● **WHAT YOU ARE ASKED TO DO**
For the listing below, return the line containing "Locate an element on the screen. The", the line containing "Image resolution: width=1397", and all lines in between, exactly as written and nothing else.

● **SOURCE INFORMATION**
-----

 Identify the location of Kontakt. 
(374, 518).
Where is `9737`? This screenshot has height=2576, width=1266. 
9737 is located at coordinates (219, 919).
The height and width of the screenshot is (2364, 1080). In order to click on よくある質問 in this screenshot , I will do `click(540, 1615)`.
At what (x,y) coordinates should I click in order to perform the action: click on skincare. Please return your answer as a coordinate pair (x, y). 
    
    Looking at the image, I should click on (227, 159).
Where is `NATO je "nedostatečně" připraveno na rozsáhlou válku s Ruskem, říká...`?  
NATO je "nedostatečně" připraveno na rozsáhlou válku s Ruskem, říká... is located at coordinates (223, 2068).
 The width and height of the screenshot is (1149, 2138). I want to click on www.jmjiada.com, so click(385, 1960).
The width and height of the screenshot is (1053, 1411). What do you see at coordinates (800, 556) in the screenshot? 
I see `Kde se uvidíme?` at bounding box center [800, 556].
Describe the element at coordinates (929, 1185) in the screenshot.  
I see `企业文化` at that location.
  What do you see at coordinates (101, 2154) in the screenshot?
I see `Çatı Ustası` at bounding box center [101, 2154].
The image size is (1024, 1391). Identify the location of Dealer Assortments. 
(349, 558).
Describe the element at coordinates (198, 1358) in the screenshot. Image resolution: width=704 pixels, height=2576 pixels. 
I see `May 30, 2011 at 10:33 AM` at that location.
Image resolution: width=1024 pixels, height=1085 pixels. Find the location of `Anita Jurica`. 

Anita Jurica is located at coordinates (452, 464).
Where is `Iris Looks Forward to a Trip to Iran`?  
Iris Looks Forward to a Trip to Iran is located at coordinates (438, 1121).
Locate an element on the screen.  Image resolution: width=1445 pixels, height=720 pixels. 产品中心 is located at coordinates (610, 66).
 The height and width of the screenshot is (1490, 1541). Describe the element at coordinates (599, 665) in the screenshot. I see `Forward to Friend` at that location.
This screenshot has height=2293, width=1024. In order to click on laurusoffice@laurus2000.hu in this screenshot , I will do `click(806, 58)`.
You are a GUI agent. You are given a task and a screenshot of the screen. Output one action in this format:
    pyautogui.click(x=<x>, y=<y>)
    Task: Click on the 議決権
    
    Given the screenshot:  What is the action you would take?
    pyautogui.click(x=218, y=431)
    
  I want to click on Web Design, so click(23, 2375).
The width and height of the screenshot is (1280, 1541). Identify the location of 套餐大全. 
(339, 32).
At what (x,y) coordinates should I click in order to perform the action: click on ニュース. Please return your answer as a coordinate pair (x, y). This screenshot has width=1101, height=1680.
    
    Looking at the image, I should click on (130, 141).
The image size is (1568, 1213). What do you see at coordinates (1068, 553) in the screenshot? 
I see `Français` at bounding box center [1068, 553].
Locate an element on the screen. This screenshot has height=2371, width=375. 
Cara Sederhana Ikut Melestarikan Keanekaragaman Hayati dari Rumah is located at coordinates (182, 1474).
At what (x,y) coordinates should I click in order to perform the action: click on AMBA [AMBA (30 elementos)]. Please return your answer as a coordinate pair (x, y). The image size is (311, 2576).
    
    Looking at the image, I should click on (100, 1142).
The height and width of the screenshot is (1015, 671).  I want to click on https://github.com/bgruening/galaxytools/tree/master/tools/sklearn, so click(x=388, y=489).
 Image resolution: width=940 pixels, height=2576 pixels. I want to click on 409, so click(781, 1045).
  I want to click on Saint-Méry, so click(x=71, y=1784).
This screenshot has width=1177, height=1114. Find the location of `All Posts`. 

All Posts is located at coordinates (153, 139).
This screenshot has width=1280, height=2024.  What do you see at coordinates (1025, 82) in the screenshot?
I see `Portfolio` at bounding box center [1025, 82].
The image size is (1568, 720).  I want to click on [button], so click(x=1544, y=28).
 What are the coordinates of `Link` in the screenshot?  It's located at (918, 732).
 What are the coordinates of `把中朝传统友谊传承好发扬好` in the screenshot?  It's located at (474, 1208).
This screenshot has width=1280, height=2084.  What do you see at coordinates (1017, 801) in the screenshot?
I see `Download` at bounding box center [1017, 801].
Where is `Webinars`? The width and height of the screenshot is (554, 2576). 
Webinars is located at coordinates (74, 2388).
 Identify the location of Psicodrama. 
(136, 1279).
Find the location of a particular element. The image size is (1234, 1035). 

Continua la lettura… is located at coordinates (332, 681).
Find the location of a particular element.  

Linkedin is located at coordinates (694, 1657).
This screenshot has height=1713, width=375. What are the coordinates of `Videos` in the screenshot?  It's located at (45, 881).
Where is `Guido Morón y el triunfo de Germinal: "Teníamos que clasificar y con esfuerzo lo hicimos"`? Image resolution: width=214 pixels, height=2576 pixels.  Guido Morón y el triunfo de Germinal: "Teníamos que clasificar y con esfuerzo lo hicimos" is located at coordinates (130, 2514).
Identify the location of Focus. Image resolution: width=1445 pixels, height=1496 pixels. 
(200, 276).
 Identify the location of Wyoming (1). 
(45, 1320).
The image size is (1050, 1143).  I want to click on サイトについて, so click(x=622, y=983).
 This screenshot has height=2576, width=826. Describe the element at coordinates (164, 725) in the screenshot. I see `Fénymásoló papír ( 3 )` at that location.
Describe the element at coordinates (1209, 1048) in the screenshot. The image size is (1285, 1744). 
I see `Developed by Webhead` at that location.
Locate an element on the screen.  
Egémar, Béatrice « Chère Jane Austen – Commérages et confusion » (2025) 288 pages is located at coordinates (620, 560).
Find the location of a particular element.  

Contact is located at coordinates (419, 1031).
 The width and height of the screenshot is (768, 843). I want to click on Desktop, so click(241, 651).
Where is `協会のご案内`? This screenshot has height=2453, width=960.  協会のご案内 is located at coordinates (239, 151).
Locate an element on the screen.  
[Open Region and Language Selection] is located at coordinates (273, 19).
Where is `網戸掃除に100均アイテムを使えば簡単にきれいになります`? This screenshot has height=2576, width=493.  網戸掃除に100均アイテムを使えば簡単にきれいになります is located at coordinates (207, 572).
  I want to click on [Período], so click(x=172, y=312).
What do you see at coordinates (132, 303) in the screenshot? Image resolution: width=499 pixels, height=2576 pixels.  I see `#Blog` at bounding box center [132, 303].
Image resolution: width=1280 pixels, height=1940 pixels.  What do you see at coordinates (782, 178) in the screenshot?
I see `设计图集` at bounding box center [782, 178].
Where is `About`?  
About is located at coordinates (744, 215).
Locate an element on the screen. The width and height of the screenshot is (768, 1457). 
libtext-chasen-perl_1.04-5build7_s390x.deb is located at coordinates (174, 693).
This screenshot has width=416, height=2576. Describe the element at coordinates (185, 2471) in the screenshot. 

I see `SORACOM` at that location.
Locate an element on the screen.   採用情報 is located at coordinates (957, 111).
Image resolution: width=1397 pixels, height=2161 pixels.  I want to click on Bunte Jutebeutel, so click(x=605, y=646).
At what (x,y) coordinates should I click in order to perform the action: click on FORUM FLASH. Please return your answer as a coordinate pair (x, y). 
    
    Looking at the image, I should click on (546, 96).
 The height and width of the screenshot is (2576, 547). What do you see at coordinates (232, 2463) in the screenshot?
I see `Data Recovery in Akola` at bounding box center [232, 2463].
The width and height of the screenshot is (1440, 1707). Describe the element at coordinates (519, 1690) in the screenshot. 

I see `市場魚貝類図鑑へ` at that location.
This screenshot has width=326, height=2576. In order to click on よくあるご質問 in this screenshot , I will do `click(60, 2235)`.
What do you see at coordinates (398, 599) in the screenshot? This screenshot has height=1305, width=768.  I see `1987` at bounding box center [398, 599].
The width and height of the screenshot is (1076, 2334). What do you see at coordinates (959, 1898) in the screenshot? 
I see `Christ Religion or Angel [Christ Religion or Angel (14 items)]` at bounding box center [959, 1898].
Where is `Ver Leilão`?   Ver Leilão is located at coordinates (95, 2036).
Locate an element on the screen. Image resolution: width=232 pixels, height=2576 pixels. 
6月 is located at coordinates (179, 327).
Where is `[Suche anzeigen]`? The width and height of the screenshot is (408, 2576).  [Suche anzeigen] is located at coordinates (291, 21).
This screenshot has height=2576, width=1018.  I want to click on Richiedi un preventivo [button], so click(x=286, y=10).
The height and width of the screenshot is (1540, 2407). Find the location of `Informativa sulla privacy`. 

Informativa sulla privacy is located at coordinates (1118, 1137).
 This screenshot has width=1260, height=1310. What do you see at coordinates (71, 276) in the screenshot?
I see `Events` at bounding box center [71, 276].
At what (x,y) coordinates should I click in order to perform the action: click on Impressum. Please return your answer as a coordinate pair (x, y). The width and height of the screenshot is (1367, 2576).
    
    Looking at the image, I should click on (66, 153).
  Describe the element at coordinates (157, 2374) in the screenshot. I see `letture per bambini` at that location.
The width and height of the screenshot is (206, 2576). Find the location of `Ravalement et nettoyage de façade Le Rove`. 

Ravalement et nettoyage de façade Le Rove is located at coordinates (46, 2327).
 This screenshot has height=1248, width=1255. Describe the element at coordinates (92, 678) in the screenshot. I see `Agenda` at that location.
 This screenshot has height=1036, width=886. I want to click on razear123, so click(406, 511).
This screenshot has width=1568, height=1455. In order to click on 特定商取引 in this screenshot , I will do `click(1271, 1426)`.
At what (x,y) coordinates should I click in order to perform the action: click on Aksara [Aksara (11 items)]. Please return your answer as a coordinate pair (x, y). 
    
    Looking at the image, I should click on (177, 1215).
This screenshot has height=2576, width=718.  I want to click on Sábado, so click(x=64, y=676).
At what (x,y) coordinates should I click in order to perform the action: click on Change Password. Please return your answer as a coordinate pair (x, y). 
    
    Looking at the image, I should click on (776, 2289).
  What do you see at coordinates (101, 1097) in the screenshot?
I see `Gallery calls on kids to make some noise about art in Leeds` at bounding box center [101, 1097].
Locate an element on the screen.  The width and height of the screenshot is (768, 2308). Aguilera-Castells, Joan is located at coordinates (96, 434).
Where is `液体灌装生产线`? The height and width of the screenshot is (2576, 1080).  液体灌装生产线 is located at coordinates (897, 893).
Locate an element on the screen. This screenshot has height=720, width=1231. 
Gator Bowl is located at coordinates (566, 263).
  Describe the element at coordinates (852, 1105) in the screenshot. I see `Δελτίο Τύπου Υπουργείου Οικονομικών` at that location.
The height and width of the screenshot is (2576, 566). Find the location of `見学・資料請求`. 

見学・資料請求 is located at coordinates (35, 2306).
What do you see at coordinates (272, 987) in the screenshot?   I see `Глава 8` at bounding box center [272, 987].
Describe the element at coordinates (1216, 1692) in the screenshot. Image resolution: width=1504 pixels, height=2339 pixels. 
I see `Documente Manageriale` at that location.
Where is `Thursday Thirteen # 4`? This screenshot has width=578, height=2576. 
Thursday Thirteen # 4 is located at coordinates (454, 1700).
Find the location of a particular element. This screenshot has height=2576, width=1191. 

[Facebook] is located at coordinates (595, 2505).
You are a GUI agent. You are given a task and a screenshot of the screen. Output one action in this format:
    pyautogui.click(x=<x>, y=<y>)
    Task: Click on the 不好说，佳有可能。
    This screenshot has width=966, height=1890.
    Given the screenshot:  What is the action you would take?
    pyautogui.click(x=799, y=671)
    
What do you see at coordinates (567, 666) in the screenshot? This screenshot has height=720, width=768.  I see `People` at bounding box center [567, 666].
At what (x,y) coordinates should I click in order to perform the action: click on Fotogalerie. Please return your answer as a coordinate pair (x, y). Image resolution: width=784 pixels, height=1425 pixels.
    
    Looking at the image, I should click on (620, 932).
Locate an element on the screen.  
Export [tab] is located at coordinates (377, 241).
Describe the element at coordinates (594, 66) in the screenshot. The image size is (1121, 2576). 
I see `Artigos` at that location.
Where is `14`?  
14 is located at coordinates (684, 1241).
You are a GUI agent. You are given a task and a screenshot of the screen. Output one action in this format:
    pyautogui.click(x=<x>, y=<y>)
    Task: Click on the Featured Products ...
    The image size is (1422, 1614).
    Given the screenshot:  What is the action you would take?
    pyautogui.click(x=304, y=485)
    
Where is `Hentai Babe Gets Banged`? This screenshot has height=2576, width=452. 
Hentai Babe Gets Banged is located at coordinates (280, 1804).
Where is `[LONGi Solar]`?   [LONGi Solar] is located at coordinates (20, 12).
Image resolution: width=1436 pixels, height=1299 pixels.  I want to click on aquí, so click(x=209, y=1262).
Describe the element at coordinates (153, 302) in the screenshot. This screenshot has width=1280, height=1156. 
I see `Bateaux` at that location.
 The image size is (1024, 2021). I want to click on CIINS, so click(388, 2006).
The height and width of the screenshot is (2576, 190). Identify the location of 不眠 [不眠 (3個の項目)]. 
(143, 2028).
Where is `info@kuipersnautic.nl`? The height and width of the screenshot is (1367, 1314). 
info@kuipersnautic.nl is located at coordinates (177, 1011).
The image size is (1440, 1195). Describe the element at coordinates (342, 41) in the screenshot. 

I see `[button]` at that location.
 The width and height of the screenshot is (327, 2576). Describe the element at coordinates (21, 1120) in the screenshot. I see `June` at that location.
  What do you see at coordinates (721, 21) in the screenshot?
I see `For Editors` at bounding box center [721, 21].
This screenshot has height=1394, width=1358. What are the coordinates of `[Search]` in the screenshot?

-----

● **RESULT**
Locate an element on the screen. The width and height of the screenshot is (768, 1457). 
libtext-chasen-perl_1.04-5build7_s390x.deb is located at coordinates (174, 693).
This screenshot has width=416, height=2576. Describe the element at coordinates (185, 2471) in the screenshot. 

I see `SORACOM` at that location.
Locate an element on the screen.   採用情報 is located at coordinates (957, 111).
Image resolution: width=1397 pixels, height=2161 pixels.  I want to click on Bunte Jutebeutel, so click(x=605, y=646).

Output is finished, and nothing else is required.